Although I have known Sarah for some time, this was the first time I had really listened and appreciated her talents as a jazz singer.
Sarah sings the Blues…. could easily have been the title of this show, featuring our very own Sarah Collyer. A quiet Thursday night with a small audience perhaps contributed, if anything, to the beautifully laid-back and well thought out performance that Sarah had prepared. There is something profoundly Blue about Sarah’s style, and while her delivery does not have the heart-rending blues feel of many American jazz singers, her gentle but persuasive voice gets you into the mood just the same. Her smooth and never-frantic style suits the tenor of her own self-penned songs to a tee.

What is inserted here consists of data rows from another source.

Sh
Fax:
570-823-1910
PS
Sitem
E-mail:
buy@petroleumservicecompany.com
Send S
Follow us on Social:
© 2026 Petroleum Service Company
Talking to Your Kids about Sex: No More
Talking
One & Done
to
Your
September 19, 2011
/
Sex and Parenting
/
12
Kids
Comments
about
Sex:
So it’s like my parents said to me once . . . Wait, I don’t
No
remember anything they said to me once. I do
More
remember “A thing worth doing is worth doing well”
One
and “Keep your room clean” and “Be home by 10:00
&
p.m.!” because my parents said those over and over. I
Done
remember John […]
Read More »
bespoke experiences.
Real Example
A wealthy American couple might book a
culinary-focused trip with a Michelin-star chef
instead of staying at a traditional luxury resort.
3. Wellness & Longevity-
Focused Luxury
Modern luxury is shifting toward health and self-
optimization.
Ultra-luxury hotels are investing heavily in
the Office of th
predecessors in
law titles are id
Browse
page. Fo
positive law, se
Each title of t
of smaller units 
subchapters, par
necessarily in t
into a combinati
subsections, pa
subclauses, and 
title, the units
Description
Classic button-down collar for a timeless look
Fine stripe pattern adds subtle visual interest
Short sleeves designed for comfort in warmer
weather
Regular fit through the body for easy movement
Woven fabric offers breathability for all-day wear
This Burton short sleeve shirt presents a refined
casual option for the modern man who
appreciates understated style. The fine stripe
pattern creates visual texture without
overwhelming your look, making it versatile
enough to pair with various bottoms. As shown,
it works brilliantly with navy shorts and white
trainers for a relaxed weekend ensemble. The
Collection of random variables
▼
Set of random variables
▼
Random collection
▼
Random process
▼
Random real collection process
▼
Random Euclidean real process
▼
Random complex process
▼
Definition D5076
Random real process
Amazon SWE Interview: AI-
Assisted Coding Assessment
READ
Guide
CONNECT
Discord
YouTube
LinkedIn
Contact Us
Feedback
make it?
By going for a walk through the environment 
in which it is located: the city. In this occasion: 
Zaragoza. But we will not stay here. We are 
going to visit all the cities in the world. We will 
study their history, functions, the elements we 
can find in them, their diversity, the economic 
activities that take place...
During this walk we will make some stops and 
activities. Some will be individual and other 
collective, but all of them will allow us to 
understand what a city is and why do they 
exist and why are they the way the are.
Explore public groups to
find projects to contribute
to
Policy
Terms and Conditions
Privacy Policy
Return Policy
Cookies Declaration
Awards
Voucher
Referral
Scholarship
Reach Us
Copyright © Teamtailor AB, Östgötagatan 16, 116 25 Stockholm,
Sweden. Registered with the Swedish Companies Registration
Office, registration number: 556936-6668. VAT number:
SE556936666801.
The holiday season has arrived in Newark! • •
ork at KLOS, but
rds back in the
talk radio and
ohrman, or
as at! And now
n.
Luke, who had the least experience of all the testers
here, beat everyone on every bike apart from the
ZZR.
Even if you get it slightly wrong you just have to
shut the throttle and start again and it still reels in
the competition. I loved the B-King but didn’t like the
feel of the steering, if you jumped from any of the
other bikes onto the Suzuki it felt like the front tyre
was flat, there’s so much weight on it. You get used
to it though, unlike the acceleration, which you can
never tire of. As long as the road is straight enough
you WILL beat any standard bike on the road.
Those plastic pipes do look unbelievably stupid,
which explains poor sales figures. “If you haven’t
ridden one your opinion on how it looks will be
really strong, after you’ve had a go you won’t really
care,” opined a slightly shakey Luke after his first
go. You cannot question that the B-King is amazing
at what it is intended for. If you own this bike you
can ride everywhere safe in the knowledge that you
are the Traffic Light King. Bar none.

When you are not caught up in the emotion of a song, you have the chance to absorb the lyrics and, believe me, Sarah’s lyrics are up there with the best. Sarah performs her own songs so well that hearing her announce a standard comes as a little bit of a surprise. While her renditions of Beautiful Love, In the Wee Small Hours, Valerie and Reckless were well appreciated, I’m sure she could draw the same appreciation from the audience if her whole program were originals.
The Achilles heel of any vocalist is the quality and sensitivity of their backing, which can easily make or break the performance. Peta Wilson on piano, Dave Galea on bass and Trent Bryson-Dean on drums, provided the right amount of sensitivity and panache to complement Sarah’s engaging performance and, if any embellishment was required, then Forbes Scotney on trumpet was there to provide it in good measure.
Jazz, and the Arts in general, is not about how it appears or how it sounds, but how it makes you feel……….thank you Sarah – you made me feel good!